Dr. Selcer: “It’s a fun challenge and kind of the center of my research. I think that in some ways, different time scales make different things visible and they can provide powerful insights into how change has happened over the history of our planet, but they also can obscure things. Through a geologic time scale of millions of years, you’re not even looking at species in the fossil record, you’re generally looking at genera or families and you’re seeing these sorts of dynamics change. And that kind of perspective does provide important insights, but they’re different and make more specific kinds of history invisible. So in one sense, choosing the right scale for the kinds of questions, analysis, and interventions you want to make is critically important in understanding what you’re not seeing. At the same time, there’s this issue about the need to understand how these different scales are interacting at different periods of time, that they’re all kind of functioning simultaneously. We have trouble, maybe it’s even impossible to have a synoptic view that integrates them all simultaneously. One of the things I’ve learned from this research is that this unfathomable sense of geologic time is not very helpful. One of the messages is that well, humans aren’t that important, and that can have a spiritual, powerful sense of the majesty of the universe that we’re in, which I do appreciate. I don’t want to discount that, but it can also have the effect of making you feel insignificant in terms of the kind of issues that we’re facing, which I don’t think is true and is not always helpful. In the same sense, hanging out with geologists and paleobiologists, they can fathom these times. Once you get practiced at it you can go out in the environment and see hundreds of millions of years of time passing, see where epochs are missing, and be awed by your appreciation for it, rather than by the kind of overwhelming sense of, wow, I can’t possibly understand that.”

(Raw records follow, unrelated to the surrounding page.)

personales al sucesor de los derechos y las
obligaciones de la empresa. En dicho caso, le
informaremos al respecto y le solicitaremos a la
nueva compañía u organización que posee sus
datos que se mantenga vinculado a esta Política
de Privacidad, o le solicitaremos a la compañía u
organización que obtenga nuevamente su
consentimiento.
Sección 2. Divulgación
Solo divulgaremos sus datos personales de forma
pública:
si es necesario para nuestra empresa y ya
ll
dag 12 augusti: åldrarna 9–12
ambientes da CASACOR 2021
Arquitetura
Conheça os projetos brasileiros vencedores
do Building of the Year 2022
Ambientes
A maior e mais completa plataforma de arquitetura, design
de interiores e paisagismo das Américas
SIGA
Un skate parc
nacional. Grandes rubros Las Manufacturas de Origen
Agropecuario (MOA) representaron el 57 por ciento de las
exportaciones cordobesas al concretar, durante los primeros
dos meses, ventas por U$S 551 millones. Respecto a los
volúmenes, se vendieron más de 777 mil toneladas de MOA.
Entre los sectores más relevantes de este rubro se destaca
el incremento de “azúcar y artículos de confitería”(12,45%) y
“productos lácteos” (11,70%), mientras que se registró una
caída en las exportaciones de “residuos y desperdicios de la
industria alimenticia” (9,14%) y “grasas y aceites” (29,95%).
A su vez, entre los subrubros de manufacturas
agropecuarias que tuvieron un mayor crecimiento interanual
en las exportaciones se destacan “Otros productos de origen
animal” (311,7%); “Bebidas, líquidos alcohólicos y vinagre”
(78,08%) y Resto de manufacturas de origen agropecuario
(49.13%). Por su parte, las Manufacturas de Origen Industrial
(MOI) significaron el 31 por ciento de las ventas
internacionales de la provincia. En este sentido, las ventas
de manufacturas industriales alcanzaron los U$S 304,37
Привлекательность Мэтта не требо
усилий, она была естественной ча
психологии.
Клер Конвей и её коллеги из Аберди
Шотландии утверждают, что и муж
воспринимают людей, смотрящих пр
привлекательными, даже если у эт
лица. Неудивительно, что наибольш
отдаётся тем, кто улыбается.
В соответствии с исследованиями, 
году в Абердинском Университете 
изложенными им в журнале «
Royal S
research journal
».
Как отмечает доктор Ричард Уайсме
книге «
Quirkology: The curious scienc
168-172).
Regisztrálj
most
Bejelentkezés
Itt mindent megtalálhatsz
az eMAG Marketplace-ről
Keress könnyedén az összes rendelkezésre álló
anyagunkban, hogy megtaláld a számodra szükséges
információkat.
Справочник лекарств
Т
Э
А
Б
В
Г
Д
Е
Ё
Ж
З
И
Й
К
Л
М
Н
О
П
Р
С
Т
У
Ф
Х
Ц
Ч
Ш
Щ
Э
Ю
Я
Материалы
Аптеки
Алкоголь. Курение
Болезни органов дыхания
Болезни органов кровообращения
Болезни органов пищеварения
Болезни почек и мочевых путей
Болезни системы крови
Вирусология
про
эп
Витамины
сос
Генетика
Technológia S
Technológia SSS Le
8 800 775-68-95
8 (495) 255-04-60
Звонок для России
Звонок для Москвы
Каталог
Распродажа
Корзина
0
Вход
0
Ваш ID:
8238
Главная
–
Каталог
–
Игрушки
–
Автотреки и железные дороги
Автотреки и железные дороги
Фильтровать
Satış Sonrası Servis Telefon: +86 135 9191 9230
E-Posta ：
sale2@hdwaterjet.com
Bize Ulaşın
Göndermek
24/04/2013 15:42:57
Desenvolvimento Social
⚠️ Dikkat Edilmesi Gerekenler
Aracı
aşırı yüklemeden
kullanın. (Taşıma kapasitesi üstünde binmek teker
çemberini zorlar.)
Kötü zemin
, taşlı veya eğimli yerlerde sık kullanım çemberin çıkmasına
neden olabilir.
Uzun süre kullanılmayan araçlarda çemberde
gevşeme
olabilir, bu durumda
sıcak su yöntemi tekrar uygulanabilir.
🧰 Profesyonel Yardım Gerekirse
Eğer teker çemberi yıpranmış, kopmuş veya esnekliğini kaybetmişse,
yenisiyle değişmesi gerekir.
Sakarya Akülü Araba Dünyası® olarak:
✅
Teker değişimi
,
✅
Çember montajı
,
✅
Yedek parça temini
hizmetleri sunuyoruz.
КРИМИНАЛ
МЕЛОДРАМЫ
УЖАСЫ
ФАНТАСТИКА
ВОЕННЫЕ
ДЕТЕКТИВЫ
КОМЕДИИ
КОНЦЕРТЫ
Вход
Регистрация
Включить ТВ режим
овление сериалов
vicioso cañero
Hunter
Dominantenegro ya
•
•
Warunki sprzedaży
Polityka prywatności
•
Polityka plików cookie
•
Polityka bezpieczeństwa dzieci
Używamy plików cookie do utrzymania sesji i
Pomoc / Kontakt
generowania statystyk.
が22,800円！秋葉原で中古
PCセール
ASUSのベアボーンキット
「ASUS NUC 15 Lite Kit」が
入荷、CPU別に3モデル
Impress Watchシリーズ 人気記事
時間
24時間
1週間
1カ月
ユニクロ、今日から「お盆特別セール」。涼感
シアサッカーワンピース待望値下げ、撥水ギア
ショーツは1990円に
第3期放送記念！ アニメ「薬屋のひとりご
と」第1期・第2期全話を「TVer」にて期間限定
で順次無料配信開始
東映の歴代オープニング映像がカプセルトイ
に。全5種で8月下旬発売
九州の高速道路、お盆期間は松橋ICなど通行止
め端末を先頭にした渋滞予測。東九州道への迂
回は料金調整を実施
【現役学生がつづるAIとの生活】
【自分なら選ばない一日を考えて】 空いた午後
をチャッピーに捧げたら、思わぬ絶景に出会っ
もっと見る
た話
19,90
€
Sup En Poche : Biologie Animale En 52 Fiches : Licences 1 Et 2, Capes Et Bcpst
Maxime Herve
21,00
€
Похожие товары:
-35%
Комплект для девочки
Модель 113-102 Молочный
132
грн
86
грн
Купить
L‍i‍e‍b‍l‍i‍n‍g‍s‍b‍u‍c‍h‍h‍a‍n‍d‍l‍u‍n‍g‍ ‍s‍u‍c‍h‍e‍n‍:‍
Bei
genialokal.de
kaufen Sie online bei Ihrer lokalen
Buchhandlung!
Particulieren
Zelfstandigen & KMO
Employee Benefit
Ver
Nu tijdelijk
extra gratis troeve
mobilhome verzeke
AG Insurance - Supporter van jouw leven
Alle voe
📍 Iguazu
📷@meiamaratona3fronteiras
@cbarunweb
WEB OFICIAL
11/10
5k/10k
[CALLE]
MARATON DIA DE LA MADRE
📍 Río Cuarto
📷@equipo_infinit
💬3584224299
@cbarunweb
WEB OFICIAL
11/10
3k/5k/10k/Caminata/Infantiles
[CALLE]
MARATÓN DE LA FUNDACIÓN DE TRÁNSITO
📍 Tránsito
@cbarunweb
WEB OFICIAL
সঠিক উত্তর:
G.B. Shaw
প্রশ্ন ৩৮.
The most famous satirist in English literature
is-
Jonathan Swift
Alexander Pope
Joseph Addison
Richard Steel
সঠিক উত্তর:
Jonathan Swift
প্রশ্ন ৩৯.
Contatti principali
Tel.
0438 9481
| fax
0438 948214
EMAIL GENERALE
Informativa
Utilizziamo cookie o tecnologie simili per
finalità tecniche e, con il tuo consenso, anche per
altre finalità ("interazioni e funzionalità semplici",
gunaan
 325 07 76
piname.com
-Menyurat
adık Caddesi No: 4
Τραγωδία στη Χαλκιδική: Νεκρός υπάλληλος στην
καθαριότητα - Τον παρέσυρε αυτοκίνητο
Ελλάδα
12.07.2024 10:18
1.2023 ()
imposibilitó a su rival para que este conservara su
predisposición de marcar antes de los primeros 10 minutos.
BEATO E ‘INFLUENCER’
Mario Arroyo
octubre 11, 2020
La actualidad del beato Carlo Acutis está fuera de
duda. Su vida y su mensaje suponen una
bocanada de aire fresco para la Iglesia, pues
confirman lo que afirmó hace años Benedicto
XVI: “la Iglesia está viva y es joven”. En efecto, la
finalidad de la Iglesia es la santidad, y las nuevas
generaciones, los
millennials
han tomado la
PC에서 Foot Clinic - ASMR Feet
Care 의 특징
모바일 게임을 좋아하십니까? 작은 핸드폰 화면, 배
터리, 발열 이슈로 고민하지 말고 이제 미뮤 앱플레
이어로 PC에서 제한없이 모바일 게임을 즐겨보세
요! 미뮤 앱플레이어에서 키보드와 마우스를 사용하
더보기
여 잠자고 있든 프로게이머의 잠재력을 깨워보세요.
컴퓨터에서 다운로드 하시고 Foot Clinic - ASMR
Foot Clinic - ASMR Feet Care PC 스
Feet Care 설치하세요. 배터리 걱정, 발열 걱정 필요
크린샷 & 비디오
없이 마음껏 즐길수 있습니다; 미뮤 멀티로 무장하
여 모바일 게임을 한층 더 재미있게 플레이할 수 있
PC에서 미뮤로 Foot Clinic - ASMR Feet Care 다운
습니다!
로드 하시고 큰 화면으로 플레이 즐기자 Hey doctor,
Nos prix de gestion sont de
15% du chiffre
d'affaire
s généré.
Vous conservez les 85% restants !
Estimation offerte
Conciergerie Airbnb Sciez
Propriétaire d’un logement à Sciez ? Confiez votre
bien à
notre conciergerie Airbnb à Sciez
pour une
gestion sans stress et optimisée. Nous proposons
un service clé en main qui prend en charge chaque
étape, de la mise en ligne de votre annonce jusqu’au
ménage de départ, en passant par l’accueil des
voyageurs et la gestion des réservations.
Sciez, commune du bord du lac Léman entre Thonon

Where do you see the humanities in the climate change conversation?
Dr. Selcer: “It’s critical that when we’re thinking about sustainability, environmental justice, and climate change, that we include the humanities and social sciences in those conversations. Because in some ways, the technical issues and the scientific issues are the easiest to solve, but we feel hopeless, yet we have solutions, we have those technologies available now. The relationships that are getting in the way, in some ways, these human relationships are really harder to work through. And I do think that history and anthropology and literature and philosophy and all sorts of other disciplines and specialties and other voices outside of the academy play a critical role.”
What advice do you have for other educators?
Dr. Selcer: “Well, for me and many of my colleagues, I think that we tend to, or I tend to look at these issues in terms of environmental justice more than sustainability. Sustainability doesn’t imply or include for whom, it kind of assumes that this planet is going to be working for everybody equally. From history, I take that these kinds of massive changes have happened, and learning to live with change is really key, and to be able to do that ethically it helps to adopt a justice platform. Which is to ask, who’s going to win and who’s going to lose from the kinds of changes, that makes you pay attention to the vulnerable peoples and the accountability for who’s actually causing these kinds of changes. But also environmental justice includes nonhumans: plants, animals, and organisms. Trying to think about our relationships with them as a part of our community is a more useful and exciting frame, that invites in humanities, social sciences, Indigenous knowledge, and other ways of knowing in addition to the natural sciences.”